§ EXERCISE BRIEF
All entries must be transcribed without a single difference.
PROVIDED MATERIAL Block Start
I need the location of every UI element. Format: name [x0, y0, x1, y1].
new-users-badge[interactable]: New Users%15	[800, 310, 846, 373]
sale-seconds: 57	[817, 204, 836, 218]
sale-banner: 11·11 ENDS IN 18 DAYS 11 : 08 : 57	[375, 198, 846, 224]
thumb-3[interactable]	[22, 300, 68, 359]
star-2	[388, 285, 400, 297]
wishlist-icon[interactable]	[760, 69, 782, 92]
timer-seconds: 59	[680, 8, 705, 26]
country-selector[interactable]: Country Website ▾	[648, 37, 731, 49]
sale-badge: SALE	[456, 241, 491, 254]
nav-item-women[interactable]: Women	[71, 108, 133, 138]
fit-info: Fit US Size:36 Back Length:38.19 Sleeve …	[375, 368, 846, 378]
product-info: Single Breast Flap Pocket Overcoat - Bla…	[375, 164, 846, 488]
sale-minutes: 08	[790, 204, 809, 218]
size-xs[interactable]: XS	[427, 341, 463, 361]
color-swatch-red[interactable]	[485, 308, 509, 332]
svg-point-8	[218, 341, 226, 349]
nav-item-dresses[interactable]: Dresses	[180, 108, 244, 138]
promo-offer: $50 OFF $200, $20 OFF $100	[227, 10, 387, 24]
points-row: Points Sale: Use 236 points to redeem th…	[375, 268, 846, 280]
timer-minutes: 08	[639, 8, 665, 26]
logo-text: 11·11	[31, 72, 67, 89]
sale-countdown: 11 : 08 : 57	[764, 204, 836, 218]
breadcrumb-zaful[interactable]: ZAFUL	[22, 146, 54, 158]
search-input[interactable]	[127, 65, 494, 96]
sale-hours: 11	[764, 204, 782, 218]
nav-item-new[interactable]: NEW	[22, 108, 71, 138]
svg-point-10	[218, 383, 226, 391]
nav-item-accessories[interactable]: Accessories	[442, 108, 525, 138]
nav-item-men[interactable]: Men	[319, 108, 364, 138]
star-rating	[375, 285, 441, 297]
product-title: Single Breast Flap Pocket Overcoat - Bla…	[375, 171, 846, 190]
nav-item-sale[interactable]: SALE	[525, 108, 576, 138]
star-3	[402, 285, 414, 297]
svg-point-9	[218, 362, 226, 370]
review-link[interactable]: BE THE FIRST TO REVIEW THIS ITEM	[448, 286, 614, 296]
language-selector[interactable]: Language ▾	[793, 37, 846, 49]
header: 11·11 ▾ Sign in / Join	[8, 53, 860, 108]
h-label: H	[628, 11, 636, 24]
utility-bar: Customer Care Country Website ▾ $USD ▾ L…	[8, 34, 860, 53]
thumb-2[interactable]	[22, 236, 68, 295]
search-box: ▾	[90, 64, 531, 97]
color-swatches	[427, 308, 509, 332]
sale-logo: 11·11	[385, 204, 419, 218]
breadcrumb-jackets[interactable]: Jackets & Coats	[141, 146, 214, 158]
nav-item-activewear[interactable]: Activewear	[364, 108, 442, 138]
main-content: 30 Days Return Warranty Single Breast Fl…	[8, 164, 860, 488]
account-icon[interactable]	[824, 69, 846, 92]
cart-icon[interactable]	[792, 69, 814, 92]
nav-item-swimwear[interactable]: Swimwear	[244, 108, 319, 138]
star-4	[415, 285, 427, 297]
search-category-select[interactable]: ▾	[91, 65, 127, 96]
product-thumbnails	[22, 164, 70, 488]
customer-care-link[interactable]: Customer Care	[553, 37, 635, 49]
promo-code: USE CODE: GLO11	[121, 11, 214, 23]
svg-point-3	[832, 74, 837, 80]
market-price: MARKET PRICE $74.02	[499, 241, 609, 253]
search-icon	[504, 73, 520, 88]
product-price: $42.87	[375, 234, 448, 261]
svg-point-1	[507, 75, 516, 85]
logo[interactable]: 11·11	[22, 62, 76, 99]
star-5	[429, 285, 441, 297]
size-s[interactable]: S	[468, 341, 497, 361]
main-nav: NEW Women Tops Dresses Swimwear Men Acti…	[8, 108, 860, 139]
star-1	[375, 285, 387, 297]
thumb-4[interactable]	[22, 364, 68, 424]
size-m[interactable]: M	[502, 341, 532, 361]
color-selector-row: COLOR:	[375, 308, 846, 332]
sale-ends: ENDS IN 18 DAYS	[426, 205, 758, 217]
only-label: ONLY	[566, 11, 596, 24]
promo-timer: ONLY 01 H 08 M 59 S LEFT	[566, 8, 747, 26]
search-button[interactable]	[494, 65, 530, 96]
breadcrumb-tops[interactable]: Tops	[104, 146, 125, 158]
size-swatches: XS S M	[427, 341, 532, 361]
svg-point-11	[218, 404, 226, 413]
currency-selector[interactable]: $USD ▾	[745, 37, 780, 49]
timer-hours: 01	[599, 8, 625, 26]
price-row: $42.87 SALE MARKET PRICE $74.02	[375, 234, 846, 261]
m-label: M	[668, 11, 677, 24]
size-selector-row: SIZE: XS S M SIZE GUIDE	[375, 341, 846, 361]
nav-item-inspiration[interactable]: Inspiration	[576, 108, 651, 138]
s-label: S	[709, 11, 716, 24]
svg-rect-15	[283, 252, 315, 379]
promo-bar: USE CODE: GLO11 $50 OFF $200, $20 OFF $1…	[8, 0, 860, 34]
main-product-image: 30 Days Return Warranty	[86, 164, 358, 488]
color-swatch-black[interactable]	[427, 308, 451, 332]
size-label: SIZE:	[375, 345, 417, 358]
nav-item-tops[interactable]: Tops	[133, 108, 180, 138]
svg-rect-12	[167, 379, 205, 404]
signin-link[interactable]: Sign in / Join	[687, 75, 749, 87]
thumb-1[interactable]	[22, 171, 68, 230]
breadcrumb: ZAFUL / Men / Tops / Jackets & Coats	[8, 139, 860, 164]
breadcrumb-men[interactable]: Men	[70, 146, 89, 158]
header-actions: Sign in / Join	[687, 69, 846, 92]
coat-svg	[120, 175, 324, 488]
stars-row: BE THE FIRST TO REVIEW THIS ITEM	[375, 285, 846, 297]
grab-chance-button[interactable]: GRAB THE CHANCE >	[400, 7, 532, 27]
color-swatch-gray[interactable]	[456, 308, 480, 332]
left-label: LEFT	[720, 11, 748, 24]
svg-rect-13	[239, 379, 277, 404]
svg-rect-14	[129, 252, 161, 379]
PROVIDED MATERIAL Block End
§ WORKED SOLUTION
I need the location of every UI element. Format: name [x0, y0, x1, y1].
new-users-badge[interactable]: New Users%15	[800, 310, 846, 373]
sale-seconds: 57	[817, 204, 836, 218]
sale-banner: 11·11 ENDS IN 18 DAYS 11 : 08 : 57	[375, 198, 846, 224]
thumb-3[interactable]	[22, 300, 68, 359]
star-2	[388, 285, 400, 297]
wishlist-icon[interactable]	[760, 69, 782, 92]
timer-seconds: 59	[680, 8, 705, 26]
country-selector[interactable]: Country Website ▾	[648, 37, 731, 49]
sale-badge: SALE	[456, 241, 491, 254]
nav-item-women[interactable]: Women	[71, 108, 133, 138]
fit-info: Fit US Size:36 Back Length:38.19 Sleeve …	[375, 368, 846, 378]
product-info: Single Breast Flap Pocket Overcoat - Bla…	[375, 164, 846, 488]
sale-minutes: 08	[790, 204, 809, 218]
size-xs[interactable]: XS	[427, 341, 463, 361]
color-swatch-red[interactable]	[485, 308, 509, 332]
svg-point-8	[218, 341, 226, 349]
nav-item-dresses[interactable]: Dresses	[180, 108, 244, 138]
promo-offer: $50 OFF $200, $20 OFF $100	[227, 10, 387, 24]
points-row: Points Sale: Use 236 points to redeem th…	[375, 268, 846, 280]
timer-minutes: 08	[639, 8, 665, 26]
logo-text: 11·11	[31, 72, 67, 89]
sale-countdown: 11 : 08 : 57	[764, 204, 836, 218]
breadcrumb-zaful[interactable]: ZAFUL	[22, 146, 54, 158]
search-input[interactable]	[127, 65, 494, 96]
sale-hours: 11	[764, 204, 782, 218]
nav-item-new[interactable]: NEW	[22, 108, 71, 138]
svg-point-10	[218, 383, 226, 391]
nav-item-accessories[interactable]: Accessories	[442, 108, 525, 138]
nav-item-men[interactable]: Men	[319, 108, 364, 138]
star-rating	[375, 285, 441, 297]
product-title: Single Breast Flap Pocket Overcoat - Bla…	[375, 171, 846, 190]
nav-item-sale[interactable]: SALE	[525, 108, 576, 138]
star-3	[402, 285, 414, 297]
svg-point-9	[218, 362, 226, 370]
review-link[interactable]: BE THE FIRST TO REVIEW THIS ITEM	[448, 286, 614, 296]
language-selector[interactable]: Language ▾	[793, 37, 846, 49]
header: 11·11 ▾ Sign in / Join	[8, 53, 860, 108]
h-label: H	[628, 11, 636, 24]
utility-bar: Customer Care Country Website ▾ $USD ▾ L…	[8, 34, 860, 53]
thumb-2[interactable]	[22, 236, 68, 295]
search-box: ▾	[90, 64, 531, 97]
color-swatches	[427, 308, 509, 332]
sale-logo: 11·11	[385, 204, 419, 218]
breadcrumb-jackets[interactable]: Jackets & Coats	[141, 146, 214, 158]
nav-item-activewear[interactable]: Activewear	[364, 108, 442, 138]
main-content: 30 Days Return Warranty Single Breast Fl…	[8, 164, 860, 488]
account-icon[interactable]	[824, 69, 846, 92]
cart-icon[interactable]	[792, 69, 814, 92]
nav-item-swimwear[interactable]: Swimwear	[244, 108, 319, 138]
star-4	[415, 285, 427, 297]
search-category-select[interactable]: ▾	[91, 65, 127, 96]
product-thumbnails	[22, 164, 70, 488]
customer-care-link[interactable]: Customer Care	[553, 37, 635, 49]
promo-code: USE CODE: GLO11	[121, 11, 214, 23]
svg-point-3	[832, 74, 837, 80]
market-price: MARKET PRICE $74.02	[499, 241, 609, 253]
search-icon	[504, 73, 520, 88]
product-price: $42.87	[375, 234, 448, 261]
svg-point-1	[507, 75, 516, 85]
logo[interactable]: 11·11	[22, 62, 76, 99]
star-5	[429, 285, 441, 297]
size-s[interactable]: S	[468, 341, 497, 361]
main-nav: NEW Women Tops Dresses Swimwear Men Acti…	[8, 108, 860, 139]
star-1	[375, 285, 387, 297]
thumb-4[interactable]	[22, 364, 68, 424]
size-m[interactable]: M	[502, 341, 532, 361]
color-selector-row: COLOR:	[375, 308, 846, 332]
sale-ends: ENDS IN 18 DAYS	[426, 205, 758, 217]
only-label: ONLY	[566, 11, 596, 24]
promo-timer: ONLY 01 H 08 M 59 S LEFT	[566, 8, 747, 26]
search-button[interactable]	[494, 65, 530, 96]
breadcrumb-tops[interactable]: Tops	[104, 146, 125, 158]
size-swatches: XS S M	[427, 341, 532, 361]
svg-point-11	[218, 404, 226, 413]
currency-selector[interactable]: $USD ▾	[745, 37, 780, 49]
timer-hours: 01	[599, 8, 625, 26]
price-row: $42.87 SALE MARKET PRICE $74.02	[375, 234, 846, 261]
m-label: M	[668, 11, 677, 24]
size-selector-row: SIZE: XS S M SIZE GUIDE	[375, 341, 846, 361]
nav-item-inspiration[interactable]: Inspiration	[576, 108, 651, 138]
s-label: S	[709, 11, 716, 24]
svg-rect-15	[283, 252, 315, 379]
promo-bar: USE CODE: GLO11 $50 OFF $200, $20 OFF $1…	[8, 0, 860, 34]
main-product-image: 30 Days Return Warranty	[86, 164, 358, 488]
color-swatch-black[interactable]	[427, 308, 451, 332]
size-label: SIZE:	[375, 345, 417, 358]
nav-item-tops[interactable]: Tops	[133, 108, 180, 138]
svg-rect-12	[167, 379, 205, 404]
signin-link[interactable]: Sign in / Join	[687, 75, 749, 87]
thumb-1[interactable]	[22, 171, 68, 230]
breadcrumb: ZAFUL / Men / Tops / Jackets & Coats	[8, 139, 860, 164]
breadcrumb-men[interactable]: Men	[70, 146, 89, 158]
header-actions: Sign in / Join	[687, 69, 846, 92]
coat-svg	[120, 175, 324, 488]
stars-row: BE THE FIRST TO REVIEW THIS ITEM	[375, 285, 846, 297]
grab-chance-button[interactable]: GRAB THE CHANCE >	[400, 7, 532, 27]
color-swatch-gray[interactable]	[456, 308, 480, 332]
left-label: LEFT	[720, 11, 748, 24]
svg-rect-13	[239, 379, 277, 404]
svg-rect-14	[129, 252, 161, 379]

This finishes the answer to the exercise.